A Digital Humanities Approach to the Design of Gesture-Driven Interactive Narratives

paper, specified "long paper"
  1. 1. D. Fox Harrell

    Massachusetts Institute of Technology

  2. 2. Kenny K. N. Chow

    The Hong Kong Polytechnic University

  3. 3. Erik Loyer

    Song New Creative

Work text
This plain text was ingested for the purpose of full-text search, not to preserve original formatting or readability. For the most complete copy, refer to the original conference program.
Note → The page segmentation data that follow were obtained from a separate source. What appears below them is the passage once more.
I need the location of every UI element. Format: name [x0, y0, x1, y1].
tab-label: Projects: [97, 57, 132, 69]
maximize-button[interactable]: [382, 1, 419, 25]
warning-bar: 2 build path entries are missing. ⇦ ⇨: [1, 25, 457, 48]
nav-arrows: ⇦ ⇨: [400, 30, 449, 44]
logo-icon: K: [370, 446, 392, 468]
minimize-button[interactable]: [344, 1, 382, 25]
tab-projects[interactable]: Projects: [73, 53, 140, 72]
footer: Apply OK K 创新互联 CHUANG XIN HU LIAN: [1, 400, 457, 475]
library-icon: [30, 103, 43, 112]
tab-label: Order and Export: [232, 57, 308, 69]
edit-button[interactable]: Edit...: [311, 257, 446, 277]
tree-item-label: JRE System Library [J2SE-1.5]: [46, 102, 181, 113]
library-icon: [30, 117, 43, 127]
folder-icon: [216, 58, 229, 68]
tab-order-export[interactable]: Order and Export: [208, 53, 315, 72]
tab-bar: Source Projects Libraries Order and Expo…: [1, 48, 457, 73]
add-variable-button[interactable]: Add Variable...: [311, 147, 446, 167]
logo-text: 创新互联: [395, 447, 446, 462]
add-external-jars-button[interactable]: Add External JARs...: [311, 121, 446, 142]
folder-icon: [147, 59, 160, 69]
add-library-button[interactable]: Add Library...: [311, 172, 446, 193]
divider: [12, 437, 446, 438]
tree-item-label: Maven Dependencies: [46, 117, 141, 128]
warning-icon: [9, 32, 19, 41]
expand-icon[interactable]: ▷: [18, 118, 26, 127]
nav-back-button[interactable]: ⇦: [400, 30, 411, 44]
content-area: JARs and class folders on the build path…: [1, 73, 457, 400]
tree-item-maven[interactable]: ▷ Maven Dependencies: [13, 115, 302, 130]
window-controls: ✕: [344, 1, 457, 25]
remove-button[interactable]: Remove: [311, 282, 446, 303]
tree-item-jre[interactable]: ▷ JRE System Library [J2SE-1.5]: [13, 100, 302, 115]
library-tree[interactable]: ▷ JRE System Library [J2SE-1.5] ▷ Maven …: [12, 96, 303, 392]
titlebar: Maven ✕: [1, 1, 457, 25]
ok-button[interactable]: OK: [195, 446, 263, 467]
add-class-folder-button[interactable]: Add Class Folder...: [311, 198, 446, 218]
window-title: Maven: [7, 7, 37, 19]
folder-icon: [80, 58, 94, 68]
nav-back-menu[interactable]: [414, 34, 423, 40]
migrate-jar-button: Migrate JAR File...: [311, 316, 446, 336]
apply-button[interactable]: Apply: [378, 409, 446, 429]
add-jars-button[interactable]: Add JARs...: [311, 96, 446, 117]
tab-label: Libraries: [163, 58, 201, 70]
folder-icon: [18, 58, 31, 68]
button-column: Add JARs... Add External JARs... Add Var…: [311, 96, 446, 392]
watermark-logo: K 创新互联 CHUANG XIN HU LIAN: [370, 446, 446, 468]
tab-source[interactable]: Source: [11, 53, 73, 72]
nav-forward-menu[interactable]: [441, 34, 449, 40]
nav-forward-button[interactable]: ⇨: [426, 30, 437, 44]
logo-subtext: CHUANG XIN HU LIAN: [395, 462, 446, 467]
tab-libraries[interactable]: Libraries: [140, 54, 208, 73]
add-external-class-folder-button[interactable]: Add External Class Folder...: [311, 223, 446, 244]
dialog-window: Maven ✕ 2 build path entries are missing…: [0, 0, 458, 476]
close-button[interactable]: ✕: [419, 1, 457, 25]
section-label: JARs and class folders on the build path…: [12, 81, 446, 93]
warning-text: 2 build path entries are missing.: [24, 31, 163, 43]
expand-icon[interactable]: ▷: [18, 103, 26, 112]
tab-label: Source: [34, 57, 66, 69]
The digital humanities include the development of computing technologies to create and better understand subjective expression and narrative, topics usually studied in fields such as literary and cultural studies. Our open-source platform, the GeNIE system, implemented in Objective C, allows authors to create and better understand culturally salient, effective, gesture-driven interactive stories. Three primary outcomes of this project are described below.

Theoretical Framework
Our new models conceptually build upon:

Theory and Technology for Interactive Narrative (Harrell, 2007)
Studies of human gesture (Ekman & Friesen, 1972; McNeil, 1992)
Studies of human-computer gestural input (Wexelblat, 1994)
Semiotics (Peirce, 1965)
Study of narrative (Goguen, 2001; Labov, 1972)
Study of conceptual metaphor (Lakoff & Johnson, 1980; Lakoff & Turner, 1989)
On this basis, we developed our own synthesizing process and framework discussed below.
Our research resulted in:

New Theory: We created a taxonomy of relationships between gestures performed by users as input to devices and narrative meanings in digital stories.
New Technology: We built an engine for implementing gesture-driven interactive narratives for mobile devices featuring touchscreens and a sample interactive narrative to instantiate and assess our outcomes.
New Theory
Our expansive definition of “gesture” encompasses a range of non-verbal communication types including hand gestures, posture, facial expression, and other forms of embodied meaning expression. When it comes to digital storytelling, there are two meanings of gesture that are likely to be used. These are:

Input Gesture: Gesture as a user input mechanism on specific device (such as a user clicking and dragging using a touchscreen)
Storyworld Gesture: Gesture as narrative act/expression within a particular media experience (such as a character in a game pointing at another character)
In C.S. Peirce’s classic work in semiotics, he describes multiple types of relationships that representations can have to meanings (Peirce, 1965). One of these types of relationships is termed “indexical.” It describes a function between the representation (representamen) and a meaning (object). The indexical relationship describes a function between these, i.e. how they (often indirectly) relate to one another. For example, “smoke” can be an index for “fire” when the presence of smoke indicates the presence of fire. This is relevant here, because when gestures performed by a user, such as moving a finger up and down (Input Gesture), causes gestures to be performed by a character, such as nodding her head (Storyworld Gesture), then we can say that the two gestures have an indexical relationship to one another.
So, the task of a gesture-driven interactive narrative system is to implement a set of indexical relationships suited for effective interactive narrative.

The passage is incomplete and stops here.